I have 7 planted tanks (2 are 125 gallon, 2 are 50, a 29, one 10 and a 5.5) and a 65 gallon reef that I am totally over but still keep up.  And a pond of approximately 1,100 gallons that I breed fish in during the summer sometimes. Too many bears come in my yard to raise goldfish, but they seem to ignore small fish.  Interestingly, lots of tropical fish have grown HUGE in that pond over a single summer. I've had swordtails that were 6" not including the tail and similar sized mollies. The fish I leave indoors never come close to their size.


----------



## alto (8 May 2019)

Try some angelfish this year - you should get some amazing colours (blue green purple iridescence)


----------



## Oldguy (8 May 2019)

rebel said:


> The ultimate is when you build tanks into the house thus devaluing it on re-sale



Estate agents say that fish tanks do not sell houses. Have one tank which I built into house, planning to stay till wooden box time. Wife is of the same mind set.
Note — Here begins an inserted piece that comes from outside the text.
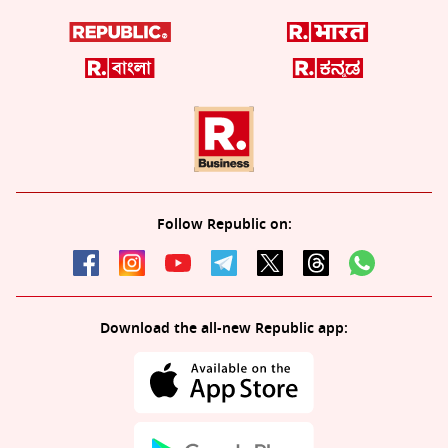
Follow Republic on:
Download the all-new Republic app:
One 20gal quarantine tank in the garage, need to move it to some where else. I run a dehumidifier in the garage/workshop to help keep cars and tools shiny.

One garden pond, no fish. Several planted patio tubs. Stuff outside is the wife's, stuff indoors is mine.

Pipe dream of 8 footer in the conservatory, but we run a TARDIS as our other hobby is playing in the 1930's & 40's. Cannot get back to the day before we set out, dials faulty. Hence always playing catch up on tank and garden maintenance. Still the pipe is nice.

One life, have fun, be kind to others.


----------



## tam (8 May 2019)

It's all fun until you have to redecorate. I'm currently helping my parents plan around moving/replacing two 220L tanks (one tropical/one marine) in the living room that have been in position 25+ years... the silicone is in scary condition so it's the logistics of move/redecorate/replace tank whilst housing the occupants for an extended period.


----------



## Filip Krupa (8 May 2019)

Not as bad as some, but perhaps similar total water volume as the chap from Instagram 

2000L
200L
400L


----------



## Filip Krupa (8 May 2019)

Oldguy said:


> Estate agents say that fish tanks do not sell houses. Have one tank which I built into house, planning to stay till wooden box time. Wife is of the same mind set.
> 
> One 20gal quarantine tank in the garage, need to move it to some where else. I run a dehumidifier in the garage/workshop to help keep cars and tools shiny.
> 
> ...



Love this post.
If I move again, I’m buying a house with an indoor pool and converting it to a high tech planted. Viewing panel and all.
House value? Who cares, that’s why you shouldn’t hold all your wealth in 1 basket (I.e. house)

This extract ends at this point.